WHAT TO PRODUCE:
Scan the data below for the string "button". Show every line where it turns up.

EXTRACTED MATERIAL:
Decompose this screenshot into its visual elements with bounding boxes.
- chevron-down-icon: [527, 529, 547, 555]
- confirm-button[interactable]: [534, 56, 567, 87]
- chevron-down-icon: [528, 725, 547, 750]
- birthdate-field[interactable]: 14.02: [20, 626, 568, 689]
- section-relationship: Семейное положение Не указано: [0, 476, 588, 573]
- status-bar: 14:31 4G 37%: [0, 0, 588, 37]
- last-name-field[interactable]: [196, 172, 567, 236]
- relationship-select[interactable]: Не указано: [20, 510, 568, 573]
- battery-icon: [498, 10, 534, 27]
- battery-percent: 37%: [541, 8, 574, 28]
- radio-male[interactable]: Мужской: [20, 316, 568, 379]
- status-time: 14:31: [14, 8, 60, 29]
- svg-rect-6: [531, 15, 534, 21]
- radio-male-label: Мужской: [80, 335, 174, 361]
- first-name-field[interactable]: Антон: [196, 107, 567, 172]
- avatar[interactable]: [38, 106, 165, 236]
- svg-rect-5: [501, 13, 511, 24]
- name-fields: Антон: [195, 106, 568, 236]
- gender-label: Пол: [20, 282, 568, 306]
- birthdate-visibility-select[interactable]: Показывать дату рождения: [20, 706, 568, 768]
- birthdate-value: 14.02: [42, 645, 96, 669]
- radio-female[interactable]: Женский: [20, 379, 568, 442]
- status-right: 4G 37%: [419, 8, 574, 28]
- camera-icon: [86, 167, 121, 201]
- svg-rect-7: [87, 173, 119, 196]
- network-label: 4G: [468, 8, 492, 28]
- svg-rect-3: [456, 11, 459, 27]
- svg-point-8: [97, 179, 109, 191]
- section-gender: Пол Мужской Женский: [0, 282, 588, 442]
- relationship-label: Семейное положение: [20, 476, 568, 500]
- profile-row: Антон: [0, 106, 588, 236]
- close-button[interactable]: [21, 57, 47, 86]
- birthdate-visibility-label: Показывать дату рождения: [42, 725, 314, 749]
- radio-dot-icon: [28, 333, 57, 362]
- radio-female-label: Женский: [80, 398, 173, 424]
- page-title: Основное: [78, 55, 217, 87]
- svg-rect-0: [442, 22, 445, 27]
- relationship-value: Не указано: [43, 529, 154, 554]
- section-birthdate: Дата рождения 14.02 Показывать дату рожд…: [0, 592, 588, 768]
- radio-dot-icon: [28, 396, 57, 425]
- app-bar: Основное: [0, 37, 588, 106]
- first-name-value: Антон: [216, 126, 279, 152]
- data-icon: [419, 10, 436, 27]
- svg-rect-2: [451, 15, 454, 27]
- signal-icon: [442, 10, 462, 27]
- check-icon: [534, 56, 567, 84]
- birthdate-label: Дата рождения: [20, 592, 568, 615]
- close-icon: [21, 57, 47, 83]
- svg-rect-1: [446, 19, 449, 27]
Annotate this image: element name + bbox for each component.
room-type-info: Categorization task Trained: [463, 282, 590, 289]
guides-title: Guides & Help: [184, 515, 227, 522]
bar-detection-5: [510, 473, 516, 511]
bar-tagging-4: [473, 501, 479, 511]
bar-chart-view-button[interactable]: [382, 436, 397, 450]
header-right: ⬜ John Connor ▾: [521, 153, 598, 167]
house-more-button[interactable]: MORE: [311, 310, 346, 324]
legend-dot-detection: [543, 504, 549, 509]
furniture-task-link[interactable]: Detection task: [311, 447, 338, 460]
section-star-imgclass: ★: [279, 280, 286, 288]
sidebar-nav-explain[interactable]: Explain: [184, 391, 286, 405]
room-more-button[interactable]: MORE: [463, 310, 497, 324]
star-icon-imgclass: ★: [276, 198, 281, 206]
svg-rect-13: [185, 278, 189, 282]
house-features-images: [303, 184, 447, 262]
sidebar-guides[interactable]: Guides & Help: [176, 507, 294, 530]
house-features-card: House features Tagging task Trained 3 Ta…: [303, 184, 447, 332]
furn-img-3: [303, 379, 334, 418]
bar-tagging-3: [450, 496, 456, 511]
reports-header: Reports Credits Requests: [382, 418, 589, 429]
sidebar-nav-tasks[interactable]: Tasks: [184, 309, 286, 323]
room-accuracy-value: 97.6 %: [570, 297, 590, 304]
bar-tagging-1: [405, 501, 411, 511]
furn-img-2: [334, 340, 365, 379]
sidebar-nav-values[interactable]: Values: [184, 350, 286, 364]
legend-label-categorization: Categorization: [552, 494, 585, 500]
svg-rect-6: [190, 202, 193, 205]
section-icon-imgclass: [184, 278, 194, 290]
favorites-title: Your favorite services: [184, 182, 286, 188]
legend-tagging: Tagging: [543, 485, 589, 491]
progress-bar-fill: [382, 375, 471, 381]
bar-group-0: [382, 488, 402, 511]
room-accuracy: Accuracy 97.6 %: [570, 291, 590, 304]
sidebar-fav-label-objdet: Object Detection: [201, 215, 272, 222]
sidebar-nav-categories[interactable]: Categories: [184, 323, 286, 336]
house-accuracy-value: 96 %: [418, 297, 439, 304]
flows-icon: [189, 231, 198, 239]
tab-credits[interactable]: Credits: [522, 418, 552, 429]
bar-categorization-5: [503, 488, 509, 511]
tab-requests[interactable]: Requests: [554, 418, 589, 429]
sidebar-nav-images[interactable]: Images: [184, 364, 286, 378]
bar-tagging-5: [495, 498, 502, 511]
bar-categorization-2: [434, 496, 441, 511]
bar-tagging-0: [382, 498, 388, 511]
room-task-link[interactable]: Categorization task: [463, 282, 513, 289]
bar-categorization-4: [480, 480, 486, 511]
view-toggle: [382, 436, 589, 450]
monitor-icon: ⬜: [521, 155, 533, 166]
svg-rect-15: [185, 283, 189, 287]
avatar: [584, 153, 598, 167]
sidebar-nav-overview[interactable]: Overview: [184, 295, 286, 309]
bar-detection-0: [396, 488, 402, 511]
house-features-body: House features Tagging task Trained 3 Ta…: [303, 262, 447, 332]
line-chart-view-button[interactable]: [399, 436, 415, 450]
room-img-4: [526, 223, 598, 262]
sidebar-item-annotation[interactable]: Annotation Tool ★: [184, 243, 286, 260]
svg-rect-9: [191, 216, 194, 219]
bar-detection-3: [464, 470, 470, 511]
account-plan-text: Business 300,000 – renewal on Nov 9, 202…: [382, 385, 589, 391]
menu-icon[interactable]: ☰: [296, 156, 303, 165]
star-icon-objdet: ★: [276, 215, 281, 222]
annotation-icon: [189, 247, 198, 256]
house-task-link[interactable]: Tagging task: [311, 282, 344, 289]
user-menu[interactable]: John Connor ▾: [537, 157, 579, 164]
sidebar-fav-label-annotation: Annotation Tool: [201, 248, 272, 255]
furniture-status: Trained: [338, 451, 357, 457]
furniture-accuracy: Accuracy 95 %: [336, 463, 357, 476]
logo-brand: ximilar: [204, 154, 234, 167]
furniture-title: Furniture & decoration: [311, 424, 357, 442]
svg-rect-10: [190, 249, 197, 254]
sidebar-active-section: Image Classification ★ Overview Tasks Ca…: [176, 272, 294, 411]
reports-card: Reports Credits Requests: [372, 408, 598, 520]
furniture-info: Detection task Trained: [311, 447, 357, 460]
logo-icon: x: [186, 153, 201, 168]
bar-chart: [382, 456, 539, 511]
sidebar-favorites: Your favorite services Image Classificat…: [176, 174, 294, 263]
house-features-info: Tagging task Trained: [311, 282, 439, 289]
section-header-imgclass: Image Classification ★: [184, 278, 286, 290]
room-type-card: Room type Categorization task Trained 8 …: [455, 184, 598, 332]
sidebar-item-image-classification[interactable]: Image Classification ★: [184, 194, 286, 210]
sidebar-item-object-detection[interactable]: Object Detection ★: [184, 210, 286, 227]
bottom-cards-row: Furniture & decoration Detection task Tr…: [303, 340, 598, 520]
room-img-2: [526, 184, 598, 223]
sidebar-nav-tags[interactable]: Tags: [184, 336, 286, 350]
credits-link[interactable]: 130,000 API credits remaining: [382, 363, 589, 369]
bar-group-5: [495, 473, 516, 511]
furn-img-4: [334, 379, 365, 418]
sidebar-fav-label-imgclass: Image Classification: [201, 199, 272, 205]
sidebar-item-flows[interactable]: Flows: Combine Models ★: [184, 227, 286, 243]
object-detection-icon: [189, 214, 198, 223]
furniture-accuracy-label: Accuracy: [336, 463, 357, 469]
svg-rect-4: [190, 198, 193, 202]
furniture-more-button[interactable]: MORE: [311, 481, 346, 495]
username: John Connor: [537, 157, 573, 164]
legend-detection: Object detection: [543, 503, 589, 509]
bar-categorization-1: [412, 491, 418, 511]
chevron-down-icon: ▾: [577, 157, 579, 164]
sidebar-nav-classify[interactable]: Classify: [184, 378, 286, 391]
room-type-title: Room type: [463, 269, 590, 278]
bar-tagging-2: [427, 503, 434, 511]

RESPONSE FOR THIS EXERCISE:
- confirm-button[interactable]: [534, 56, 567, 87]
- close-button[interactable]: [21, 57, 47, 86]
bar-chart-view-button[interactable]: [382, 436, 397, 450]
house-more-button[interactable]: MORE: [311, 310, 346, 324]
room-more-button[interactable]: MORE: [463, 310, 497, 324]
line-chart-view-button[interactable]: [399, 436, 415, 450]
furniture-more-button[interactable]: MORE: [311, 481, 346, 495]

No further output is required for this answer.